By: Jennyfer Ann Valencia
The public relations industry is at an inflection point, where traditional retainer-based models crumble under startup skepticism and performance demands. Entrepreneurs are now wondering why they keep paying monthly fees for promises when they could pay only for results.
The doubt shows that it is a sentiment triggered by something deeper than cost-cutting. It signals the reimagining of how PR agencies create value for themselves when every dollar must justify its existence. Leading this movement is Spynn, a PR firm that advocates measurable media placements.
Retainers Lose Favor as Startups Seek Value
PR agencies operated like exclusive country clubs for decades, charging hefty monthly retainers while offering vague promises of brand awareness. This model worked in the past when the industry was simpler and startup funding flowed freely. Today’s entrepreneurs, tested by economic uncertainty and armed with analytics, demand concrete returns on investment.
The traditional approach leaves startups vulnerable to agencies that collect monthly fees while delivering little more than activity reports of impressions and reach metrics. The disconnect between payment and performance has created skepticism about PR’s actual value.
“Clients are often stuck paying monthly fees with few results. I knew this wasn’t an optimal model for most companies,” says Matteo Ferretti, CEO of Spynn.
Agencies Put Results Before Assurances
The change reflects movements across professional services. Just like performance marketing replaced brand advertising’s spray-and-pray approach, PR is advancing from relationship-based promises to measurable deliverables. The question is no longer whether an agency can get featured in Forbes but whether it’s willing to stake its compensation on that outcome.
Spynn’s model shows this new standard. Rather than charging monthly fees despite zero results and publications, the agency delivers specific media placements from top publications to industry-specific outlets.

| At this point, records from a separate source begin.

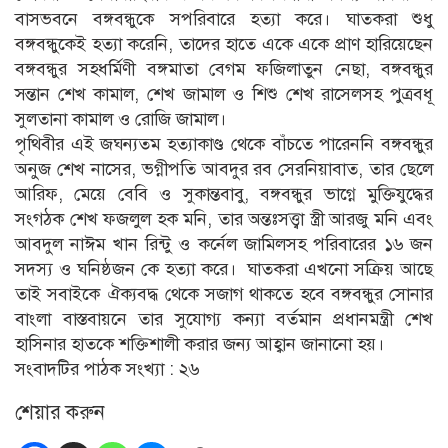
বাসভবনে বঙ্গবন্ধুকে সপরিবারে হত্যা করে। ঘাতকরা শুধু
বঙ্গবন্ধুকেই হত্যা করেনি, তাদের হাতে একে একে প্রাণ হারিয়েছেন
বঙ্গবন্ধুর সহধর্মিণী বঙ্গমাতা বেগম ফজিলাতুন নেছা, বঙ্গবন্ধুর
সন্তান শেখ কামাল, শেখ জামাল ও শিশু শেখ রাসেলসহ পুত্রবধূ
সুলতানা কামাল ও রোজি জামাল।
পৃথিবীর এই জঘন্যতম হত্যাকাণ্ড থেকে বাঁচতে পারেননি বঙ্গবন্ধুর
অনুজ শেখ নাসের, ভগ্নীপতি আবদুর রব সেরনিয়াবাত, তার ছেলে
আরিফ, মেয়ে বেবি ও সুকান্তবাবু, বঙ্গবন্ধুর ভাগ্নে মুক্তিযুদ্ধের
সংগঠক শেখ ফজলুল হক মনি, তার অন্তঃসত্ত্বা স্ত্রী আরজু মনি এবং
আবদুল নাঈম খান রিন্টু ও কর্নেল জামিলসহ পরিবারের ১৬ জন
সদস্য ও ঘনিষ্ঠজন কে হত্যা করে। ঘাতকরা এখনো সক্রিয় আছে
তাই সবাইকে ঐক্যবদ্ধ থেকে সজাগ থাকতে হবে বঙ্গবন্ধুর সোনার
বাংলা বাস্তবায়নে তার সুযোগ্য কন্যা বর্তমান প্রধানমন্ত্রী শেখ
হাসিনার হাতকে শক্তিশালী করার জন্য আহ্বান জানানো হয়।
সংবাদটির পাঠক সংখ্যা :
২৬
শেয়ার করুন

This approach has attracted startups who previously felt burned by traditional agencies. Suddenly, PR professionals become true partners in business outcomes instead of vendors. The alignment of interests creates a virtuous cycle where agency success directly correlates with client success.
The distinction between paid vs earned media has also blurred, creating new opportunities for assured placements. While traditional earned media required convincing skeptical journalists, today’s content-hungry digital world offers multiple pathways to legitimate coverage through sponsored content, expert commentary, and thought leadership platforms.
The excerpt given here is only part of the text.